KANANASKIS, Alta. – Six ice climbers were caught in an avalanche in the Rocky Mountains west of Calgary.
Mike Koppang, a public safety specialist with Kananaskis Country, says the slide happened on Saturday morning just as the six were discussing whether or not to continue due to deteriorating conditions.
Koppang says one climber was buried up to his chest in snow while another was left with only her foot sticking out.
He says the other climbers were able to get her out in about 90 seconds and that no one suffered any serious injuries.
Koppang says the climbers had activated an emergency locator beacon and were met by conservation officers as they were walking out on a trail.

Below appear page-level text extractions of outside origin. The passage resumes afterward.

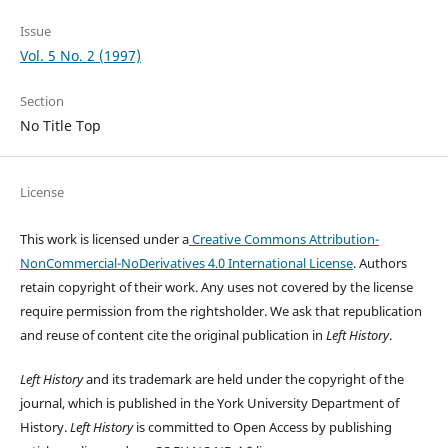
Issue
Vol. 5 No. 2 (1997)
Section
No Title Top
License
This work is licensed under a
Creative Commons Attribution-
NonCommercial-NoDerivatives 4.0 International License
. Authors
retain copyright of their work.
Any uses not covered by the license
require permission from the rightsholder. We ask that republication
and reuse of content cite the original publication in
Left History
.
Left History
and its trademark are held under the copyright of the
journal, which is published in the York University Department of
History.
Left History
is committed to Open Access by publishing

Rescuers initially posted on a facebook page that a few climbers were taken by ambulance but Koppang says no one required an ambulance.

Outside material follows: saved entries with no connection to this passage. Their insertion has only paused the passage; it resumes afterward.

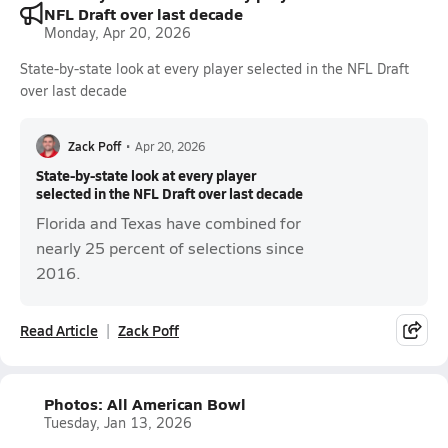
NFL Draft over last decade
Monday, Apr 20, 2026
State-by-state look at every player selected in the NFL Draft
over last decade
Zack Poff
•
Apr 20, 2026
State-by-state look at every player
selected in the NFL Draft over last decade
Florida and Texas have combined for
nearly 25 percent of selections since
2016.
Read Article
Zack Poff
Photos: All American Bowl
Tuesday, Jan 13, 2026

He says none of the climbers were wearing avalanche transceivers or were carrying shovels or probes.
“It was fortunate in that everyone was actually visible from the surface,” Koppang said.
The Kananaskis area has been under a snowfall warning for the weekend, which was extended late Saturday morning.
Koppang said the climbers noticed as they walked up to the base of the climb that snow was falling and that winds were picking up, and he says they began talking about whether they should continue.
“The group was actually sitting there making the decision regarding whether or not they were going to stay or go based on what they perceived as this rising avalanche danger,” Koppang said.
“As that conversation was going, the avalanche came down and hit them.”
Koppang said when his group got the information that an emergency beacon had been activated, they deduced it was ice climbers based on the location.
He said an alpine helicopter was dispatched, but that it had to turn back due to the bad weather.
Koppang said he didn’t know where the climbers were from.
“We always tell people to be sure to ask around and check a variety of different websites to try to figure out what’s going on out there in terms of the snow pack and the terrain,” Koppang said.
“If you’re not really sure how to make a good decision with avalanches, maybe look at taking a course or getting some more information so you do get better at making decisions.”